Nicolas Sarkozy at last confirms bid for second term as president
Nicolas Sarkozy confirmed he is to run in a TV address last night. Picture: Getty
FRENCH president Nicolas Sarkozy has said he is to seek a second term in this year’s election, pledging last night to boost the country’s lagging economy and protect its way of life.
“Yes, I am a candidate for the presidential elections,” Mr Sarkozy said on national TV network TF1 last night.
For months, polls have shown Mr Sarkozy well behind front-runner François Hollande, the head of France’s Socialist Party.
Pollsters say the president will face an uphill battle to convince disillusioned voters that they should elect him again. He has only two months to change minds: The first round of the two-part vote is 22 April.
Mr Sarkozy had been widely expected to confirm his candidacy, but had kept his intentions quiet while other candidates have been campaigning for months.
In his announcement last night, Mr Sarkozy blamed French voters’ troubles in part on three years of financial crisis and said he would focus on getting more people working. He promised a referendum on jobless benefits and training the unemployed, and said further reforms are needed to maintain France’s “way of life”.
He said France cannot turn in on itself and “pretend the crisis doesn’t exist”.
France’s two-round presidential ballot in April and May is likely to have an impact throughout the European Union.

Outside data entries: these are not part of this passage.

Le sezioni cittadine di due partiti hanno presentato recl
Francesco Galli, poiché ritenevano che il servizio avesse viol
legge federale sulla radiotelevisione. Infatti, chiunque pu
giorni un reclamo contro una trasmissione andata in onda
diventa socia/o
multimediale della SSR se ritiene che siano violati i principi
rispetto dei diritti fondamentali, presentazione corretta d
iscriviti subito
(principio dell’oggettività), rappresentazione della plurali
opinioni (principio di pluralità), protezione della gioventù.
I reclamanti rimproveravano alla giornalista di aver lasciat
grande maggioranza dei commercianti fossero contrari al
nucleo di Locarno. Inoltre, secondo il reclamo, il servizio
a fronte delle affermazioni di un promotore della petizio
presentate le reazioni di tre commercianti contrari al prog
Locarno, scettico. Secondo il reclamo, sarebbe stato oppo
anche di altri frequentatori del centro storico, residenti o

Mr Sarkozy has been closely involved in the fight to save the euro amid a sovereign debt crisis in the bloc.
Earlier yesterday, Mr Sarkozy launched a personal Twitter account and thanked all those “who will kindly follow me”. Tens of thousands of people signed up to follow him within hours.
Mr Sarkozy’s looming candidacy has become one of France’s worst-kept political secrets. Media reported his Paris campaign headquarters are ready to go, with about a dozen presidential staff members set to move over, and he is expected to attend rallies for his UMP party in the Alpine town of Annecy today, and in the Mediterranean port city of Marseille on Sunday.
Pollsters suggest that Mr Sarkozy’s political problems are as much of his own making as France’s economic woes. Poll figures by IFOP agency show the biggest slide in his approval rating occurred during his first year – from 67 per cent in July 2007 to 41 per cent in March 2008 – and months before France was swept up in the fall-out of the international financial crisis.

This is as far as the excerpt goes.